Extended Kalman Filter Based Learning Algorithm for Type-2 Fuzzy Logic Systems and Its Experimental Evaluation

Abstract

In this paper, the use of extended Kalman filter for the optimization of the parameters of type-2 fuzzy logic systems is proposed. The type-2 fuzzy logic system considered in this study benefits from a novel type-2 fuzzy membership function which has certain values on both ends of the support and the kernel, and uncertain values on other parts of the support. To have a comparison of the extended Kalman filter with other existing methods in the literature, particle swarm optimization and gradient descent-based methods are used. The proposed type-2 fuzzy neuro structure is tested on different noisy input-output data sets, and it is shown that extended Kalman filter has a better performance as compared to the gradient descent-based methods.
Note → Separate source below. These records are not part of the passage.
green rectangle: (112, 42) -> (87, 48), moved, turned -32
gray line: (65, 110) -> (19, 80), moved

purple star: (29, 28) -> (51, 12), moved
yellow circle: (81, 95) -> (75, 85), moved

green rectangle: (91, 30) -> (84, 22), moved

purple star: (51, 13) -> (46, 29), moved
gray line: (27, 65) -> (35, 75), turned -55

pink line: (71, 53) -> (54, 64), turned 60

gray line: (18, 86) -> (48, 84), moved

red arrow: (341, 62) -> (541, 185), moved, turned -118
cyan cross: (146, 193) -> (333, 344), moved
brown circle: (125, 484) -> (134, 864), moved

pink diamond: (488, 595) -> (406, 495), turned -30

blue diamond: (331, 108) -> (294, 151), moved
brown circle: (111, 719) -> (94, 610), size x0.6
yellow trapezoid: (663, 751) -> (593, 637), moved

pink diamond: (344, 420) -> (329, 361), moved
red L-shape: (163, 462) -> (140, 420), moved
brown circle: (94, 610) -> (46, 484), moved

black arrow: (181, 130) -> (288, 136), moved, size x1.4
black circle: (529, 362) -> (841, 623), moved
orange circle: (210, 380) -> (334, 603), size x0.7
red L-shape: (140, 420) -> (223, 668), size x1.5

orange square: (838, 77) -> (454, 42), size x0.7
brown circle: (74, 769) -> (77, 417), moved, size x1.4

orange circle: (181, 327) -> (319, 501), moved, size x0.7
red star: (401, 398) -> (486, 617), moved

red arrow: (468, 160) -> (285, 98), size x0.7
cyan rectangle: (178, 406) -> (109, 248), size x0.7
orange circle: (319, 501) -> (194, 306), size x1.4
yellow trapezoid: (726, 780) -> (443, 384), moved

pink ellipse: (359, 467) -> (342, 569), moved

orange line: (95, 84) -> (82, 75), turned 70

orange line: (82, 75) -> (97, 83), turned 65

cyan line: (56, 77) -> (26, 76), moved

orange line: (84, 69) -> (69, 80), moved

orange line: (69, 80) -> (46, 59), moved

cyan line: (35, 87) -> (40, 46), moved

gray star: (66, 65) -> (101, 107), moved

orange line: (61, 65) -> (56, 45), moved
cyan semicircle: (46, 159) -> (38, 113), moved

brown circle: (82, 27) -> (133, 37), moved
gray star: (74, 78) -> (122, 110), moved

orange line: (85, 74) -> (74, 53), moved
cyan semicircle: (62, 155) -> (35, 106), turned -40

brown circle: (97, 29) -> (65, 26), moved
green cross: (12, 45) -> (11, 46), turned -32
Although the performance of the proposed method is comparable with the particle swarm optimization method, it is faster and more efficient than the particle swarm optimization method. Moreover, the simulation results show that the proposed novel type-2 fuzzy membership function with the extended Kalman filter has noise rejection property. Kalman filter is also used to train the parameters of type-2 fuzzy logic system in a feedback error learning scheme. Then, it is used to control a real-time laboratory setup ABS and satisfactory results are obtained.